Court Opinion

ID: 2590140
Source: CourtListenerOpinion
Date Created: 2013-10-30 10:56:48.551076+00
Date Added: 2024-06-11T13:13:46.160134
License: Public Domain

1 N.Y.2d 652 (1956)
Anna Beutenmiller et al., Appellants,
v.
West End Tavern, Inc., Respondent.
Court of Appeals of the State of New York.
Argued January 12, 1956.
Decided February 17, 1956.
Jerome Golenbock, Jacob Bromberg, Harvey B. Nachman and Donald S. Sherwood for appellants.
John A. Gleason for respondent.
Concur: DESMOND, DYE, FULD, VAN VOORHIS and BURKE, JJ. Dissent: FROESSEL, J. and CONWAY, Ch. J.
Judgment affirmed, with costs; no opinion.

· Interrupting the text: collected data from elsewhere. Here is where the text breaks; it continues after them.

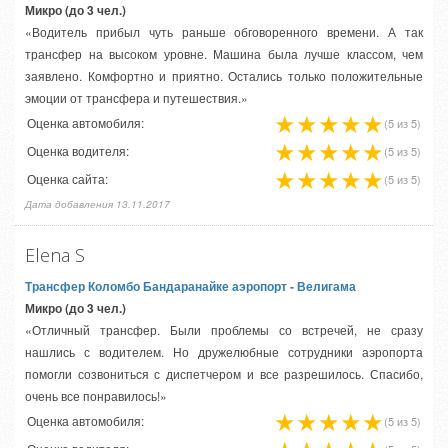
Микро (до 3 чел.)
«Водитель прибыл чуть раньше обговоренного времени. А так
трансфер на высоком уровне. Машина была лучше классом, чем
заявлено. Комфортно и приятно. Остались только положительные
эмоции от трансфера и путешествия.»
Оценка автомобиля:
(5 из 5)
Оценка водителя:
(5 из 5)
Оценка сайта:
(5 из 5)
Дата добавления 13.11.2017
Elena S
Трансфер Коломбо Бандаранайке аэропорт
- Велигама
Микро (до 3 чел.)
«Отличный трансфер. Были проблемы со встречей, не сразу
нашлись с водителем. Но дружелюбные сотрудники аэропорта
помогли созвониться с диспетчером и все разрешилось. Спасибо,
очень все понравилось!»
Оценка автомобиля:
(5 из 5)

FROESSEL, J., dissents and votes to reverse in the following memorandum in which CONWAY, Ch. J., concurs: As we read this record, the trial court granted the motion to dismiss the complaint at the close of plaintiffs' case on the issue of liability, and before defendant had offered any proof or rested, as a matter of law and without weighing the evidence. Giving the plaintiffs the benefit of every favorable inference that may be reasonably drawn from the evidence (Swensson v. New York, Albany Desp. Co., 309 N.Y. 497; Betzag v. Gulf Oil Corp., 298 N.Y. 358; Faber v. City of New York, 213 N.Y. 411; Kraus v. Birnbaum, 200 N.Y. 130; 6 Carmody-Wait on New York Practice, p. 699), a jury, without more, would be warranted in finding that the facts and circumstances support the inference that defendant's employees, who admittedly were the only persons carrying food through the area where the accident occurred, created the condition complained of. In our view, it was error to dismiss the complaint at the time the motion was made. The judgment should be reversed and a new trial ordered, with costs to abide the event.